### DATASET EXCERPTS
..............................
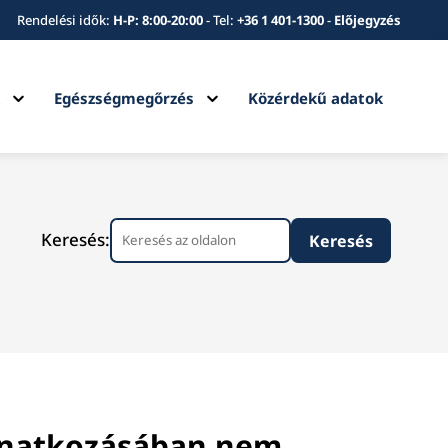
Rendelési idők:
H-P: 8:00-20:00
-
Tel:
+36 1 401-1300
-
Előjegyzés
Expand
Expand
k
Egészségmegőrzés
Közérdekű adatok
child
child
menu
menu
Keresés:
vonatkozásában nem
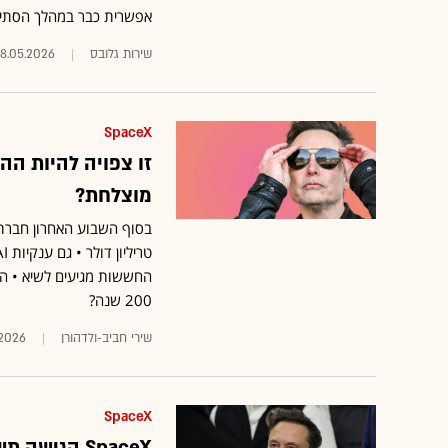
אפשרית כבר במהלך הסתיו
שירות גלובס
8.05.2026
SpaceX
זו צפויה להיות הה
מוצלחת?
החששות מגיעים לשיא • ה
200 שנה?
שירי חביב-ולדהורן
.2026
SpaceX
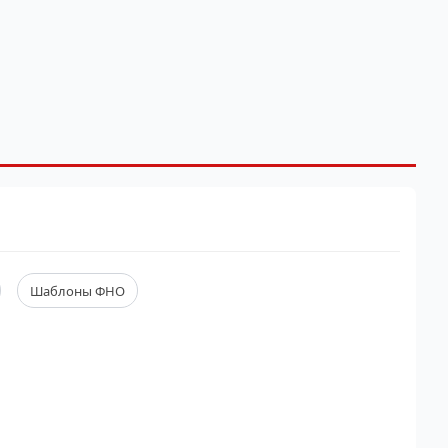
Шаблоны ФНО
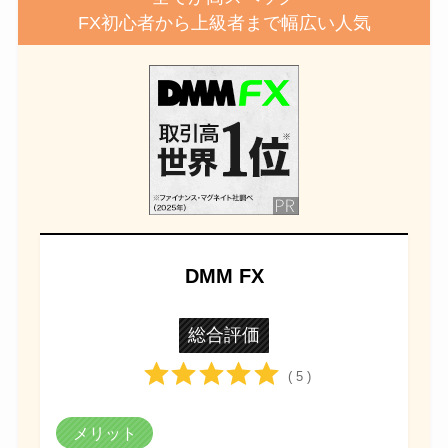
FX初心者から上級者まで幅広い人気
DMM FX
総合評価
( 5 )
メリット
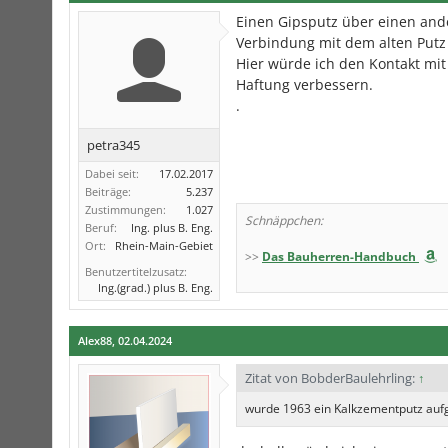
Einen Gipsputz über einen ande
Verbindung mit dem alten Putz 
Hier würde ich den Kontakt mit
Haftung verbessern.
.
petra345
Dabei seit:
17.02.2017
Beiträge:
5.237
Zustimmungen:
1.027
Schnäppchen:
Beruf:
Ing. plus B. Eng.
Ort:
Rhein-Main-Gebiet
>>
Das Bauherren-Handbuch
Benutzertitelzusatz:
Ing.(grad.) plus B. Eng.
Alex88
,
02.04.2024
Zitat von BobderBaulehrling:
↑
wurde 1963 ein Kalkzementputz auf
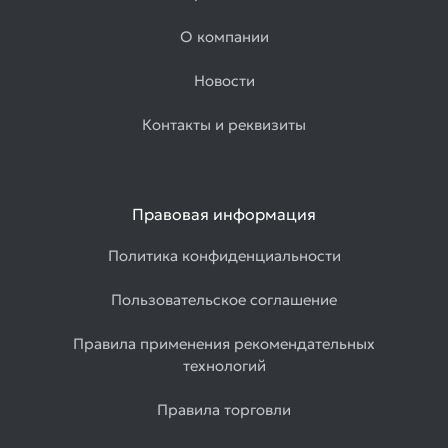
О компании
Новости
Контакты и реквизиты
Правовая информация
Политика конфиденциальности
Пользовательское соглашение
Правила применения рекомендательных
технологий
Правила торговли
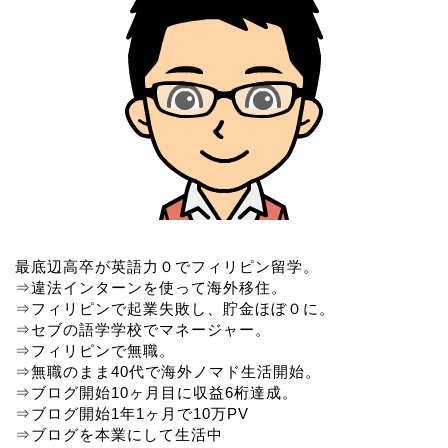
最底辺高卒が英語力０でフィリピン留学。
⇒違法インターンを使って海外移住。
⇒フィリピンで起業失敗し、貯金ほぼ０に。
⇒セブの語学学校でマネージャー。
⇒フィリピンで無職。
⇒無職のまま40代で海外ノマド生活開始。
⇒ブログ開始10ヶ月目に収益6桁達成。
⇒ブログ開始1年1ヶ月で10万PV
⇒ブログを本業にして生活中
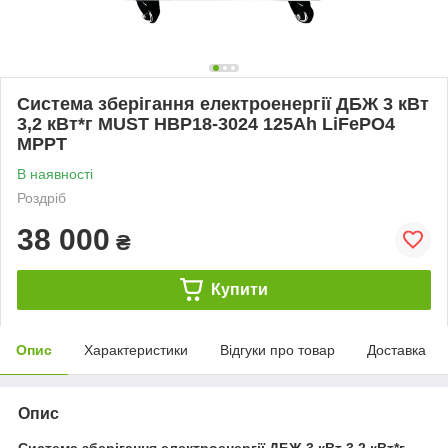
Система зберігання електроенергії ДБЖ 3 кВт
3,2 кВт*г MUST НВР18-3024 125Ah LiFePО4
MPPT
В наявності
Роздріб
38 000
₴
Купити
Опис
Характеристики
Відгуки про товар
Доставка
Опис
Система зберігання електроенергії ДБЖ 3 кВт 3,2 кВт*г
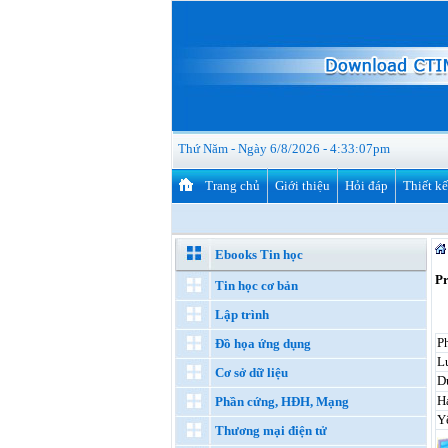
Thứ Năm - Ngày 6/8/2026 - 4:33:08pm
Trang chủ
Giới thiệu
Hỏi đáp
Thiết k
Ebooks Tin học
Pr
Tin học cơ bản
Lập trình
P
Đồ họa ứng dụng
Lư
Cơ sở dữ liệu
D
H
Phần cứng, HĐH, Mạng
Y
Thương mại điện tử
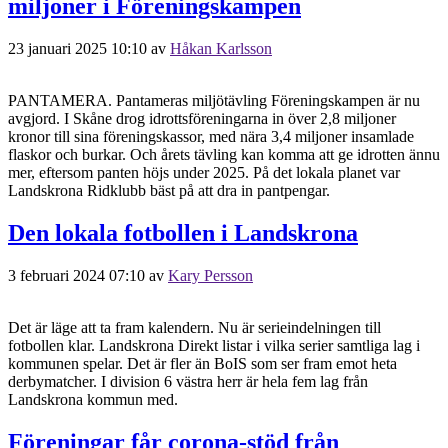
miljoner i Föreningskampen
23 januari 2025 10:10
av
Håkan Karlsson
PANTAMERA. Pantameras miljötävling Föreningskampen är nu
avgjord. I Skåne drog idrottsföreningarna in över 2,8 miljoner
kronor till sina föreningskassor, med nära 3,4 miljoner insamlade
flaskor och burkar. Och årets tävling kan komma att ge idrotten ännu
mer, eftersom panten höjs under 2025. På det lokala planet var
Landskrona Ridklubb bäst på att dra in pantpengar.
Den lokala fotbollen i Landskrona
3 februari 2024 07:10
av
Kary Persson
Det är läge att ta fram kalendern. Nu är serieindelningen till
fotbollen klar. Landskrona Direkt listar i vilka serier samtliga lag i
kommunen spelar. Det är fler än BoIS som ser fram emot heta
derbymatcher. I division 6 västra herr är hela fem lag från
Landskrona kommun med.
Föreningar får corona-stöd från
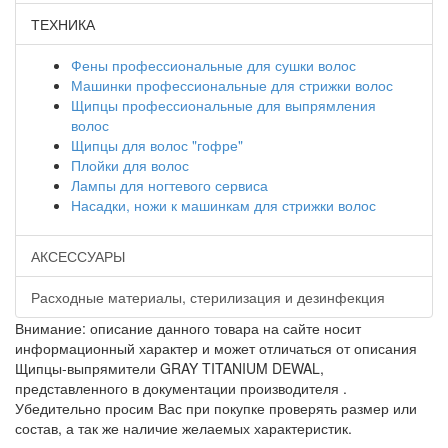
ТЕХНИКА
Фены профессиональные для сушки волос
Машинки профессиональные для стрижки волос
Щипцы профессиональные для выпрямления
волос
Щипцы для волос "гофре"
Плойки для волос
Лампы для ногтевого сервиса
Насадки, ножи к машинкам для стрижки волос
АКСЕССУАРЫ
Расходные материалы, стерилизация и дезинфекция
Внимание: описание данного товара на сайте носит
информационный характер и может отличаться от описания
Щипцы-выпрямители GRAY TITANIUM DEWAL,
представленного в документации производителя .
Убедительно просим Вас при покупке проверять размер или
состав, а так же наличие желаемых характеристик.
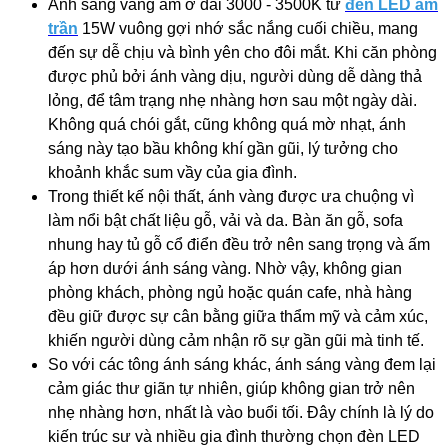
Ánh sáng vàng ấm ở dải 3000 - 3500K từ
đèn LED âm
trần
15W vuông gợi nhớ sắc nắng cuối chiều, mang
đến sự dễ chịu và bình yên cho đôi mắt. Khi căn phòng
được phủ bởi ánh vàng dịu, người dùng dễ dàng thả
lỏng, để tâm trạng nhẹ nhàng hơn sau một ngày dài.
Không quá chói gắt, cũng không quá mờ nhạt, ánh
sáng này tạo bầu không khí gần gũi, lý tưởng cho
khoảnh khắc sum vầy của gia đình.
Trong thiết kế nội thất, ánh vàng được ưa chuộng vì
làm nổi bật chất liệu gỗ, vải và da. Bàn ăn gỗ, sofa
nhung hay tủ gỗ cổ điển đều trở nên sang trọng và ấm
áp hơn dưới ánh sáng vàng. Nhờ vậy, không gian
phòng khách, phòng ngủ hoặc quán cafe, nhà hàng
đều giữ được sự cân bằng giữa thẩm mỹ và cảm xúc,
khiến người dùng cảm nhận rõ sự gần gũi mà tinh tế.
So với các tông ánh sáng khác, ánh sáng vàng đem lại
cảm giác thư giãn tự nhiên, giúp không gian trở nên
nhẹ nhàng hơn, nhất là vào buổi tối. Đây chính là lý do
kiến trúc sư và nhiều gia đình thường chọn đèn LED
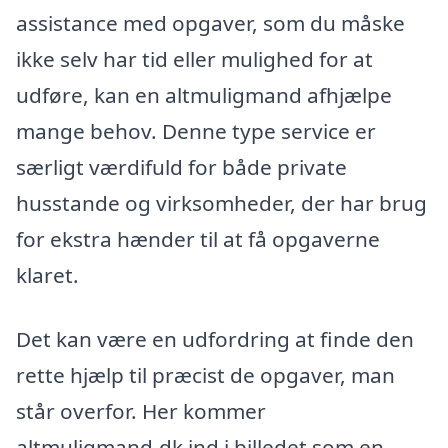
assistance med opgaver, som du måske
ikke selv har tid eller mulighed for at
udføre, kan en altmuligmand afhjælpe
mange behov. Denne type service er
særligt værdifuld for både private
husstande og virksomheder, der har brug
for ekstra hænder til at få opgaverne
klaret.
Det kan være en udfordring at finde den
rette hjælp til præcist de opgaver, man
står overfor. Her kommer
altmuligmand.dk ind i billedet som en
..............................
### WORK INSTRUCTION
Everything above from the line with "derbymatcher. I division" through the line with "представленного в документации" should be retyped exactly, and nothing else; omit pictures.

### ANSWER
derbymatcher. I division 6 västra herr är hela fem lag från
Landskrona kommun med.
Föreningar får corona-stöd från
ТЕХНИКА
Фены профессиональные для сушки волос
Машинки профессиональные для стрижки волос
Щипцы профессиональные для выпрямления
волос
Щипцы для волос "гофре"
Плойки для волос
Лампы для ногтевого сервиса
Насадки, ножи к машинкам для стрижки волос
АКСЕССУАРЫ
Расходные материалы, стерилизация и дезинфекция
Внимание: описание данного товара на сайте носит
информационный характер и может отличаться от описания
Щипцы-выпрямители GRAY TITANIUM DEWAL,
представленного в документации производителя .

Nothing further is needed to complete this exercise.